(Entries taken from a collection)
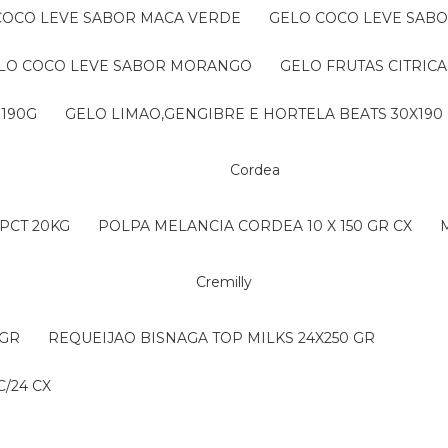
 COCO LEVE SABOR MACA VERDE
GELO COCO LEVE SAB
ELO COCO LEVE SABOR MORANGO
GELO FRUTAS CITRICA
 190G
GELO LIMAO,GENGIBRE E HORTELA BEATS 30X190
Cordea
PCT 20KG
POLPA MELANCIA CORDEA 10 X 150 GR CX
Cremilly
 GR
REQUEIJAO BISNAGA TOP MILKS 24X250 GR
/24 CX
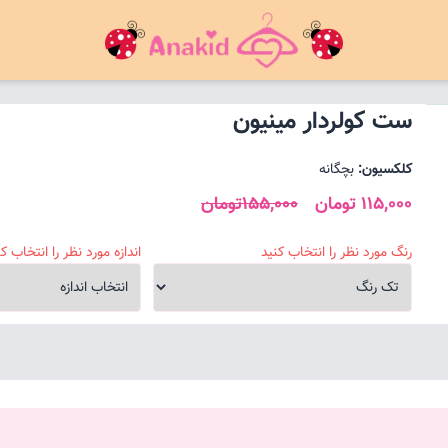
ست کولردار مینیون
کلکسیون:
بچگانه
115,000 تومان
155,000تومان
رنگ مورد نظر را انتخاب کنید
اندازه مورد نظر را انتخاب کن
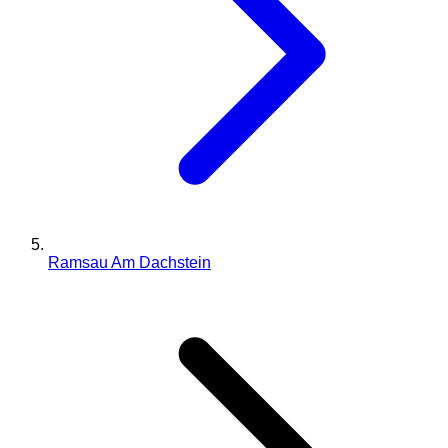
Ramsau Am Dachstein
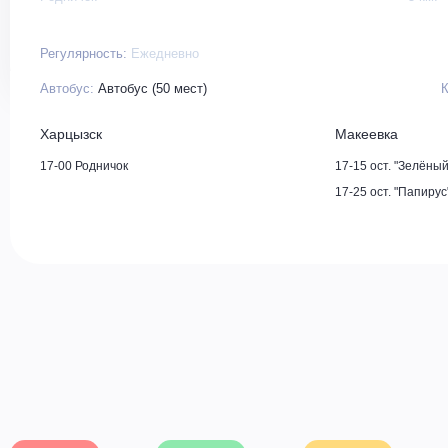
Регулярность:
Ежедневно
Автобус:
Автобус (50 мест)
Харцызск
Макеевка
17-00 Родничок
17-15 ост. "Зелёный
17-25 ост. "Папирус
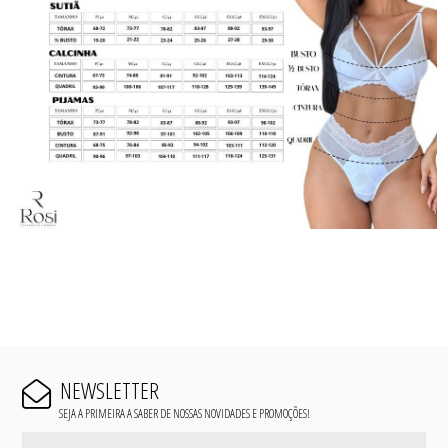
NEWSLETTER
SEJA A PRIMEIRA A SABER DE NOSSAS NOVIDADES E PROMOÇÕES!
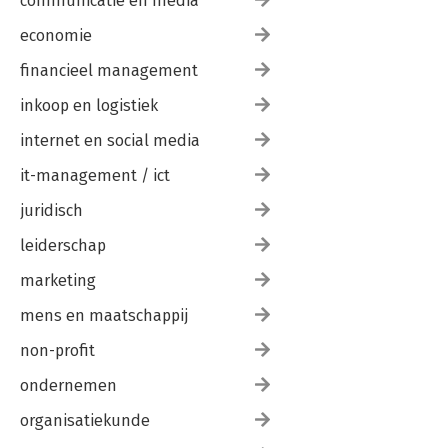
communicatie en media
economie
financieel management
inkoop en logistiek
internet en social media
it-management / ict
juridisch
leiderschap
marketing
mens en maatschappij
non-profit
ondernemen
organisatiekunde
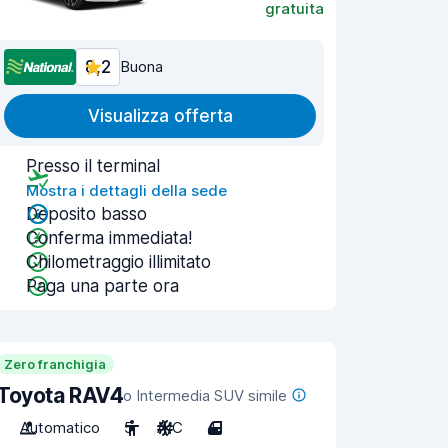
gratuita
8,2
Buona
Visualizza offerta
Presso il terminal
Mostra i dettagli della sede
Deposito basso
Conferma immediata!
Chilometraggio illimitato
Paga una parte ora
Zero franchigia
Toyota RAV4
o Intermedia SUV simile
Automatico
5
A/C
4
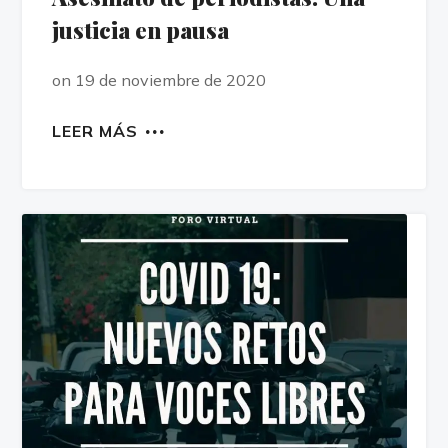
justicia en pausa
on 19 de noviembre de 2020
LEER MÁS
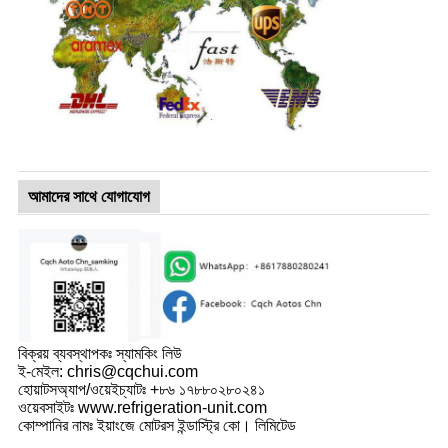
আমাদের সাথে যোগাযোগ
বিক্রয় ব্যবস্থাপকঃ স্যামকিং লিউ
ই-মেইল: chris@cqchui.com
হোয়াটসঅ্যাপ/ওয়েইচ্যাটঃ +৮৬ ১৭৮৮০২৮০২৪১
ওয়েবসাইটঃ www.refrigeration-unit.com
কোম্পানির নামঃ ইয়াংজে মোটরস ইন্ডাস্ট্রি কো। লিমিটেড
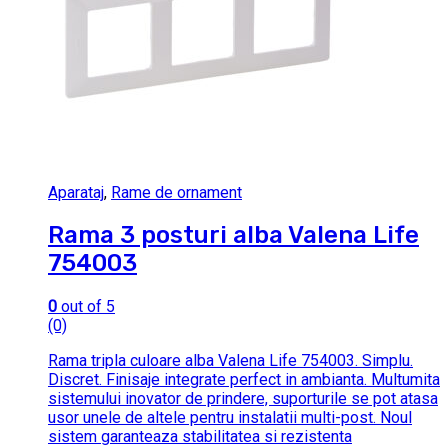
Aparataj
,
Rame de ornament
Rama 3 posturi alba Valena Life
754003
0
out of 5
(0)
Rama tripla culoare alba Valena Life 754003. Simplu.
Discret. Finisaje integrate perfect in ambianta. Multumita
sistemului inovator de prindere, suporturile se pot atasa
usor unele de altele pentru instalatii multi-post. Noul
sistem garanteaza stabilitatea si rezistenta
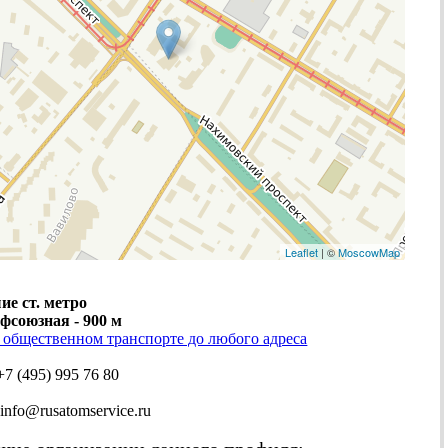
Leaflet
| ©
MoscowMap
е ст. метро
офсоюзная - 900 м
 общественном транспорте до любого адреса
+7 (495) 995 76 80
nfo@rusatomservice.ru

** WORK ORDER **
All of the entries above are to be written out exactly, with no pictures.

** SOLVED EXERCISE **
 COCO LEVE SABOR MACA VERDE
GELO COCO LEVE SAB
ELO COCO LEVE SABOR MORANGO
GELO FRUTAS CITRICA
 190G
GELO LIMAO,GENGIBRE E HORTELA BEATS 30X190
Cordea
PCT 20KG
POLPA MELANCIA CORDEA 10 X 150 GR CX
Cremilly
 GR
REQUEIJAO BISNAGA TOP MILKS 24X250 GR
/24 CX
ست کولردار مینیون
کلکسیون:
بچگانه
115,000 تومان
155,000تومان
رنگ مورد نظر را انتخاب کنید
اندازه مورد نظر را انتخاب کن
Ramsau Am Dachstein
Регулярность:
Ежедневно
Автобус:
Автобус (50 мест)
Харцызск
Макеевка
17-00 Родничок
17-15 ост. "Зелёный
17-25 ост. "Папирус
NEWSLETTER
SEJA A PRIMEIRA A SABER DE NOSSAS NOVIDADES E PROMOÇÕES!
communicatie en media
economie
financieel management
inkoop en logistiek
internet en social media
it-management / ict
juridisch
leiderschap
marketing
mens en maatschappij
non-profit
ondernemen
organisatiekunde
gratuita
8,2
Buona
Visualizza offerta
Presso il terminal
Mostra i dettagli della sede
Deposito basso
Conferma immediata!
Chilometraggio illimitato
Paga una parte ora
Zero franchigia
Toyota RAV4
o Intermedia SUV simile
Automatico
5
A/C
4
justicia en pausa
on 19 de noviembre de 2020
LEER MÁS
আমাদের সাথে যোগাযোগ
বিক্রয় ব্যবস্থাপকঃ স্যামকিং লিউ
ই-মেইল: chris@cqchui.com
হোয়াটসঅ্যাপ/ওয়েইচ্যাটঃ +৮৬ ১৭৮৮০২৮০২৪১
ওয়েবসাইটঃ www.refrigeration-unit.com
কোম্পানির নামঃ ইয়াংজে মোটরস ইন্ডাস্ট্রি কো। লিমিটেড
Aparataj
,
Rame de ornament
Rama 3 posturi alba Valena Life
754003
0
out of 5
(0)
Rama tripla culoare alba Valena Life 754003. Simplu.
Discret. Finisaje integrate perfect in ambianta. Multumita
sistemului inovator de prindere, suporturile se pot atasa
usor unele de altele pentru instalatii multi-post. Noul
sistem garanteaza stabilitatea si rezistenta
Leaflet
| ©
MoscowMap
е ст. метро
офсоюзная - 900 м
 общественном транспорте до любого адреса
+7 (495) 995 76 80
nfo@rusatomservice.ru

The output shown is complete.